I have code that is heavily reliant on the old/existing type system, how long have I got to upgrade?

Until at least September 2025, and potentially longer based on community feedback. This large-scale sort of change to NumPy and Numba hasn’t happened before and as a result it is hard to predict the magnitude of the impact. For users that do not manage to migrate in time, pinning to the last version of Numba with the old type system support is an option, this similar to the Python 2->3 transition.

Are there any resources available to help with upgrading to the new type system?

A migration guide will be written to help users with doing the upgrade. It’s expected that most of the time it will just be changing a few signatures or type casts, and sometimes adjusting algorithms to be more strictly type stable.

I follow the Numba code base… what’s going on?!

Practically, within the Numba code base, you will see a new type system with a lot more types and these types are considerably more specific to their domain of application than in the old type system. You’ll see that a lot of modules are duplicated into an old_<modulename> and new_<modulename> variant with a redirect in <modulename> depending on which type system is in use. The old type system will use the old_<modulename> code paths and will work just like Numba always has, no changes except bug fixes and incremental functionality additions will be added to the old_<modulename> code paths. Under the new type system the new_<modulename> code paths will be used, it is these modules that will be undergoing the necessary changes to make them a) work with NP2 and b) not confuse Python, NumPy and machine type behaviours. If you submit PRs to Numba that impact one of these “split” modules then it’s possible that two PRs will be needed or a maintainer will carry the changes across into the other type system. NumPy 2.0 related issues and patches are tracked using the NumPy 2.0 label on github Issues · numba/numba · GitHub.

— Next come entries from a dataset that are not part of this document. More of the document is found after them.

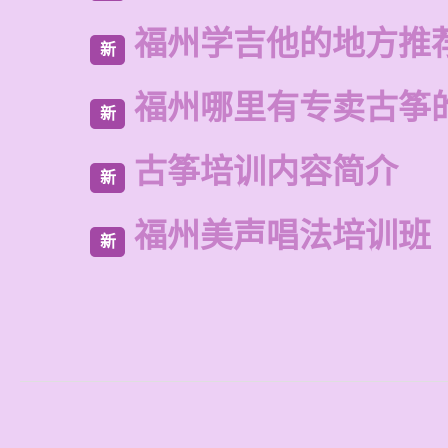
福州学吉他的地方推
新
福州哪里有专卖古筝
新
古筝培训内容简介
新
福州美声唱法培训班
新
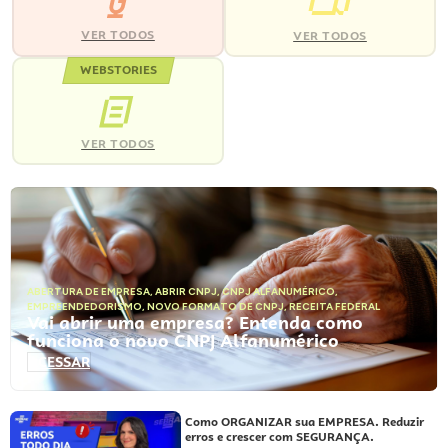
VER TODOS
VER TODOS
WEBSTORIES
VER TODOS
ABERTURA DE EMPRESA
,
ABRIR CNPJ
,
CNPJ ALFANUMÉRICO
,
EMPREENDEDORISMO
,
NOVO FORMATO DE CNPJ
,
RECEITA FEDERAL
Vai abrir uma empresa? Entenda como
funciona o novo CNPJ Alfanumérico
ACESSAR
Como ORGANIZAR sua EMPRESA. Reduzir
erros e crescer com SEGURANÇA.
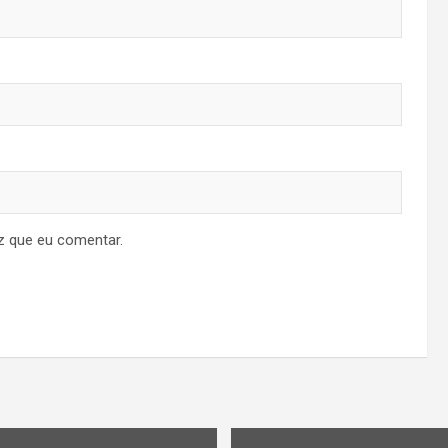
z que eu comentar.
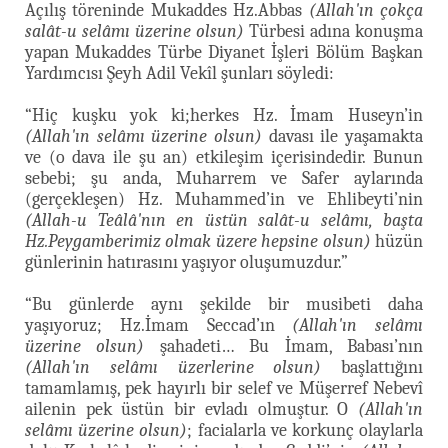
Açılış töreninde Mukaddes Hz.Abbas
(Allah'ın çokça
salât-u selâmı üzerine olsun)
Türbesi adına konuşma
yapan Mukaddes Türbe Diyanet İşleri Bölüm Başkan
Yardımcısı Şeyh Adil Vekîl şunları söyledi:
“Hiç kuşku yok ki;herkes Hz. İmam Huseyn’in
(Allah'ın selâmı üzerine olsun)
davası ile yaşamakta
ve (o dava ile şu an) etkileşim içerisindedir. Bunun
sebebi; şu anda, Muharrem ve Safer aylarında
(gerçekleşen) Hz. Muhammed’in ve Ehlibeyti’nin
(Allah-u Teâlâ'nın en üstün salât-u selâmı, başta
Hz.Peygamberimiz olmak üzere hepsine olsun)
hüzün
günlerinin hatırasını yaşıyor oluşumuzdur.”
“Bu günlerde aynı şekilde bir musibeti daha
yaşıyoruz; Hz.İmam Seccad’ın
(Allah'ın selâmı
üzerine olsun)
şahadeti… Bu İmam, Babası’nın
(Allah'ın selâmı üzerlerine olsun)
başlattığını
tamamlamış, pek hayırlı bir selef ve Müşerref Nebevî
ailenin pek üstün bir evladı olmuştur. O
(Allah'ın
selâmı üzerine olsun)
; facialarla ve korkunç olaylarla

What should Numba maintainers be aware of following the duplication of modules?

Following on from the above, when reviewing PRs, Numba maintainers will need to consider whether a PR impacts code in one of the duplicated modules. If an old_ module is being updated, consider why this is the case (could be a genuine bug) and whether the update also needs to be carried into the new_ module, the inverse also applies. The same sort of remarks can be applied for updates to cPython/ or np/ modules, does the change perhaps apply to both?

Footnote: Details on the new type system/why Numba is making this change.

The primary change for the “new” type system is that Python, NumPy and Machine scalars are all their own separate types and types only exist if they exist in reality (i.e. there’s no float32 in Python!). The “new” type system therefore permits a more accurate representation of programs as it can differentiate between e.g. a Python float and a NumPy float64 being returned. It also makes low level programming easier for maintainers as a new and very strict “machine” type system will exist, this will behave similarly to type interaction in the C language. The reason for needing a new type system is mainly due to NP2 adopting NEP-50, which spells out the interaction rules between various NumPy and Python types. If Numba cannot differentiate between these types then it cannot support NEP-50 and as a result cannot support NP2. It also follows that NP2 is offering a “clean break” in some respect and with that comes the opportunity for projects like Numba to also make some changes of a similar scale.